Özgün bir sanat tarzı ve oldukça akıcı animasyonlar
The Rogue Prince of Persia, şahsına münhasır bir cell-shaded sanat tasarımını benimsemiş. Genel olarak stilize dokular ile aslında Franco-Belgian çizgi romanlarını çağrıştıran bir sanat tasarımı mevcut. Bu sanat tarzının büyük bir hayranı olmasam da oyunun bana kısa sürede sunduğu görsellik tatmin edici görünüyordu. Tabii ki kısıtlı bir sürede oyunun yalnızca iki bölümünü görebildiğim için bu konuda genel bir çıkarımda bulunmak doğru değil. Eğer daha önce bu render tekniğini kullanan oyunlar oynadıysanız ve görsel tasarım hoşunuza gittiyse, yeni oyunda da seveceğinizi tahmin ediyorum.
Öte yandan karakter animasyonlarının akıcılığı ve geçişlerin pürüzsüzlüğü oldukça dikkatimi çekti. Tıpkı ‘da olduğu gibi bunda da karakter kontrolleri ve animasyonlar harika bir iş birliği ile çalışıyor. Oynanış sırasında 30 dakikalık demo sürem boyunca mekaniklerden yana bir kesinti hissi yaşamadım. Bu anlamda oyunun oynanışını ve akıcılığını beğendiğimi söyleyebilirim.
Oyunu çok kısa bir süre oynadığım için şu anda düşman, silah ya da özellik çeşitliliği hakkında konuşmam doğru olmayacaktır. Bu kısmı artık oyunun erken erişim incelemesine saklıyorum.

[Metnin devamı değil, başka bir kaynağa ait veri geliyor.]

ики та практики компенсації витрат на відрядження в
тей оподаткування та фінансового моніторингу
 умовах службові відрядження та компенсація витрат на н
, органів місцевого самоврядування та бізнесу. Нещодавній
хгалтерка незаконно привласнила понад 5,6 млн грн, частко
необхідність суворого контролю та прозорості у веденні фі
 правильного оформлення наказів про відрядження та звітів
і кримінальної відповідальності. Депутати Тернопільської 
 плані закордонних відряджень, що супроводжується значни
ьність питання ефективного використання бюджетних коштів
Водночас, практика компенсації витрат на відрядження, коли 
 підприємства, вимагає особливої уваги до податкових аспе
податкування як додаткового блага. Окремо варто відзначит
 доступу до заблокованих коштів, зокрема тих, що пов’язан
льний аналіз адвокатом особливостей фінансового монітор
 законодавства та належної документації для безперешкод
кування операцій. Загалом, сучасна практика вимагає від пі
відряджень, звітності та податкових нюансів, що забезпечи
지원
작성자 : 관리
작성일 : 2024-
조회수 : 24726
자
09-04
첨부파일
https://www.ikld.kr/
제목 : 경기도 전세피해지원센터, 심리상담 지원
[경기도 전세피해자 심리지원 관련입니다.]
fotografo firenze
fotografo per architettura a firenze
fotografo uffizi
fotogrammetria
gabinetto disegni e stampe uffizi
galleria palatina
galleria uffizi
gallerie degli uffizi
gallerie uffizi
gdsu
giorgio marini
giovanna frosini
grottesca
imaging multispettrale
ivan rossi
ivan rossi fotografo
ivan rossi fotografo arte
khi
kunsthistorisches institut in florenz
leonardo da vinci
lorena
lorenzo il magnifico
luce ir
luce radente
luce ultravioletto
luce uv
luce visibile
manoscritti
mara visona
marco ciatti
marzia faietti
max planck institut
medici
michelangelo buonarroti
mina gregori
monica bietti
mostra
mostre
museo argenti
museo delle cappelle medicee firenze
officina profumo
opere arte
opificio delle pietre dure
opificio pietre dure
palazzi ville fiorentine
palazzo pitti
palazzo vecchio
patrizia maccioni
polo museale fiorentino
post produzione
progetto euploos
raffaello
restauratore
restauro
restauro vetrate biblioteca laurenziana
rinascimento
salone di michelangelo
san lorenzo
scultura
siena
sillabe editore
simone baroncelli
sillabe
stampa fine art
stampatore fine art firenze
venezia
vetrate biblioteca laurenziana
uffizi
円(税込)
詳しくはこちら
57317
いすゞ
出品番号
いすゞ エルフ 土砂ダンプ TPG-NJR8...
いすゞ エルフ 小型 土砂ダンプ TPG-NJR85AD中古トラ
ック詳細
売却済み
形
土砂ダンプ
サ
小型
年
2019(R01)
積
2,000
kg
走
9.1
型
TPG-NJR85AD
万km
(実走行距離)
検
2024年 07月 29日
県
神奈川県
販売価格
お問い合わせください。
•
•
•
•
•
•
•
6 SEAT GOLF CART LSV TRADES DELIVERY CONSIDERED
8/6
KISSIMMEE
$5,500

Öte yandan aksiyonu ve dövüşleri oldukça tatlı olmuş. Karakterimizin bir yakın, bir de menzilli saldırı seçeneği bulunuyor. Bununla birlikte düşmanları tekmeleyebiliyor ve uzaklaştırabiliyoruz. Duvara doğru tekmelediğimiz bir düşman çarpınca hasar alıyor, hatta uygun geliştirmemiz varsa bir düşmanı bu şekilde sersemlettiğimizde, bir zehir bulutu oluşmasını da sağlayabiliyoruz. Yani aslında oyunda karşınıza çıkan gelişmeler, oyun tarzınız için sizi cesaretlendiriyor ve buna uyum sağlıyor.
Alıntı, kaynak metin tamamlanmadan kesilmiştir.